We all know that as per the conceptual metaphor theory, music (especially melody and tones) is mapped onto space. Thus, we speak of high notes and low notes and thus use spatial terms to conceptualize the musical scale.
A new study by New Zealand researchers indicates that this mapping may not be just metaphorical and conceptual, but there might be neural basis and mechanisms that indicate that same mental abilities, and possibly brain areas, are involved in music and spatial represnetations.
The study found that people who have amusia, or are tone deaf, are also poor at mental spatial rotation tasks. The fact that tone deafness and spatial abilities are correlated is a strong indicator that same mental abilities may be underlying the representations of space and tones .

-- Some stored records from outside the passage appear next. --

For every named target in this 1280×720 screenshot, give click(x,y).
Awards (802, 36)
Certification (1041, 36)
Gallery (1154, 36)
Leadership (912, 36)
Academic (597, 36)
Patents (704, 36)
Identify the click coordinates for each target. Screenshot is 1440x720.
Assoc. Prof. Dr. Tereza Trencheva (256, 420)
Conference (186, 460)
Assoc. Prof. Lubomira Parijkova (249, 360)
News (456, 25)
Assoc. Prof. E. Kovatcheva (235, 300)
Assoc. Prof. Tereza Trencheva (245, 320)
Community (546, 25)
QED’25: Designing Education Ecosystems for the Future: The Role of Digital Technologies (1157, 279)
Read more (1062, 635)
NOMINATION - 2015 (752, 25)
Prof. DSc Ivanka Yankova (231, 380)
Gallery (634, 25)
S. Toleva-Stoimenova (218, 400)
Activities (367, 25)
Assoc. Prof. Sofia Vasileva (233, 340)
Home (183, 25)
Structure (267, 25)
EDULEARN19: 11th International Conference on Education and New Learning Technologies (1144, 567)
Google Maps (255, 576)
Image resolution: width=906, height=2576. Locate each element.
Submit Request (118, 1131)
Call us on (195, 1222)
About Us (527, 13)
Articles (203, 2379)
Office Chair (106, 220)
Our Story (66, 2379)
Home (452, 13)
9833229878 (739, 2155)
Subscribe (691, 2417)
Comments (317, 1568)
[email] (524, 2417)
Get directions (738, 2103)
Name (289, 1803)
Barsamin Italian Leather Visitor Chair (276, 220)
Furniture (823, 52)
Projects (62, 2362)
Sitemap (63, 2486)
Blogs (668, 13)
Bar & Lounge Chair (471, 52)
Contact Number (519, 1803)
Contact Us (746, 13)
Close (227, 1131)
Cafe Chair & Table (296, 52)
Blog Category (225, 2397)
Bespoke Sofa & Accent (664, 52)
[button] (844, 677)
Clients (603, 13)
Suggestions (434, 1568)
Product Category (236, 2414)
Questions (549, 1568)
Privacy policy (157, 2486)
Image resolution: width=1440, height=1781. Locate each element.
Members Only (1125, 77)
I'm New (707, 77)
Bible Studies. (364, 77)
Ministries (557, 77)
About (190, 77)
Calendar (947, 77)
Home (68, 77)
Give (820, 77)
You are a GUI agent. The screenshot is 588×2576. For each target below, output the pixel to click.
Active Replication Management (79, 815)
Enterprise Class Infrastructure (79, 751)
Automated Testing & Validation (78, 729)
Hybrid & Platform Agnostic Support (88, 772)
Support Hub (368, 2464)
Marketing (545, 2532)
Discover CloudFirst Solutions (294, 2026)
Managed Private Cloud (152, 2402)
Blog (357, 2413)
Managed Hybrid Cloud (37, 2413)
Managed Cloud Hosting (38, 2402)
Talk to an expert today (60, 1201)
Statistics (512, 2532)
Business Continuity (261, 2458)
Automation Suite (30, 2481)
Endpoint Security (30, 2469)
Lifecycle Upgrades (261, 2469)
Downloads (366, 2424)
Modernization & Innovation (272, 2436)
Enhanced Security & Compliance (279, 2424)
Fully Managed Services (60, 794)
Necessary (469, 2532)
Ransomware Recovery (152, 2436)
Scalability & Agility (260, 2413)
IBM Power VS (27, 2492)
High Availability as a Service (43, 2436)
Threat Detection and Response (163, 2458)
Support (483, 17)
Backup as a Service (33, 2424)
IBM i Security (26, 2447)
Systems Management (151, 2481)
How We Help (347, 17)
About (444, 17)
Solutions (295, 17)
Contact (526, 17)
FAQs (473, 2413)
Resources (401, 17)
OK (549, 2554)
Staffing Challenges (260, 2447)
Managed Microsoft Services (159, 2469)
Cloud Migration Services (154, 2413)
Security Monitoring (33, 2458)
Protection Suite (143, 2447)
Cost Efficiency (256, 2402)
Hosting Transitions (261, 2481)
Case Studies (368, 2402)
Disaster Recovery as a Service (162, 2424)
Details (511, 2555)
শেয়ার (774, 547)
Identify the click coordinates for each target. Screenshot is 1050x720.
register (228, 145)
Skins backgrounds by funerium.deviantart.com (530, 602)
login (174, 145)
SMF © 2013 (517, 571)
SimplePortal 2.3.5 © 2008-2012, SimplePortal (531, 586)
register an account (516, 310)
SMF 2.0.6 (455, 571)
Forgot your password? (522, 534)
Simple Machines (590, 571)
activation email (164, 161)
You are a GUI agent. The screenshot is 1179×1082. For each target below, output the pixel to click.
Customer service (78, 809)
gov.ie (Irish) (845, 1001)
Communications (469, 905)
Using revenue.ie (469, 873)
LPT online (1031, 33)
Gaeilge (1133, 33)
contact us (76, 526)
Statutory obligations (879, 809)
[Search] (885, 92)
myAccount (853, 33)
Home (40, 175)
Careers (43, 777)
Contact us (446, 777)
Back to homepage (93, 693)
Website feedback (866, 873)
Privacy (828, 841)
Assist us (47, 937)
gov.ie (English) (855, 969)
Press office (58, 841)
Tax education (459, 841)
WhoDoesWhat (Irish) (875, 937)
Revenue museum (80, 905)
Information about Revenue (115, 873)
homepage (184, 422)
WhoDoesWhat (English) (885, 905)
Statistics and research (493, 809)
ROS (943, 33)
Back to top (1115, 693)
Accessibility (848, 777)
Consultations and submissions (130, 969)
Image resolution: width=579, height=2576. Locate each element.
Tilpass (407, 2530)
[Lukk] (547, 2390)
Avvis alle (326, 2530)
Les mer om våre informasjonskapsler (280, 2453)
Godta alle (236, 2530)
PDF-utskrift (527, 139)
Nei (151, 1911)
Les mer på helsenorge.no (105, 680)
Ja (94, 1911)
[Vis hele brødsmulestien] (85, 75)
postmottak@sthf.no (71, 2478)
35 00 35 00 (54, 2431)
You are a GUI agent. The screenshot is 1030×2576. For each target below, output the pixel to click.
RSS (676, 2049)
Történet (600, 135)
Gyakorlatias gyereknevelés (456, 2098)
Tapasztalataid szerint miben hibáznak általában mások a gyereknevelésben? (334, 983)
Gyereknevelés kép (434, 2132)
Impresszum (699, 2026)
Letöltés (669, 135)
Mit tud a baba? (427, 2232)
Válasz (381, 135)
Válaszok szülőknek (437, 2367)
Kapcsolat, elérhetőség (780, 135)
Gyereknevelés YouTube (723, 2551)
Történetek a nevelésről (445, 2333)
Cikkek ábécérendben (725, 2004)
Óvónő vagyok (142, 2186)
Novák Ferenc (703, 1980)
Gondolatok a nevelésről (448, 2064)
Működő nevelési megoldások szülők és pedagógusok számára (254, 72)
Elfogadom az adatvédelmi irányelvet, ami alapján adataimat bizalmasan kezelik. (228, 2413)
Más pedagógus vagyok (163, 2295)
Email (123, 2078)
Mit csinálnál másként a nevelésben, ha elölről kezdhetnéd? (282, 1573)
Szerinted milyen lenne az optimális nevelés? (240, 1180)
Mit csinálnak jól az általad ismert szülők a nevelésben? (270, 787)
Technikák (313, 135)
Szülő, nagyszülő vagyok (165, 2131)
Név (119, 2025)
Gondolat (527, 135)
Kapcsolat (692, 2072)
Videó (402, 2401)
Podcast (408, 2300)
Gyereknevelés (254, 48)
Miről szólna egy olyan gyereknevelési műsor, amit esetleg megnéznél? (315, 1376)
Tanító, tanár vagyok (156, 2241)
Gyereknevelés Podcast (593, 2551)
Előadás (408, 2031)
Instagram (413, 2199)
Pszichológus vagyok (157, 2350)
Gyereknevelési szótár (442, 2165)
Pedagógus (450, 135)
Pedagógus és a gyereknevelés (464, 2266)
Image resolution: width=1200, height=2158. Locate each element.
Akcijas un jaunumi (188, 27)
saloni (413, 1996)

In a second experiment, they found that doing a mental rotation task and a tone related task simultaneously caused poorer performance in normal controls , than in amusics. This is indicative of the fact that spatial and melodic representations are related and cause greater interference in normal controls, than in amusics who have both capacities in diminished form originally and so preform relatively better than the normal controls.
If it is true that the same brain areas/networks, mechanisms are involved in spatial and melodic representations than there seems to be a strong case for embodiment and also for conceptual metaphor theory which posits that abstract concepts like melodies and tones are mapped onto concrete entities like space.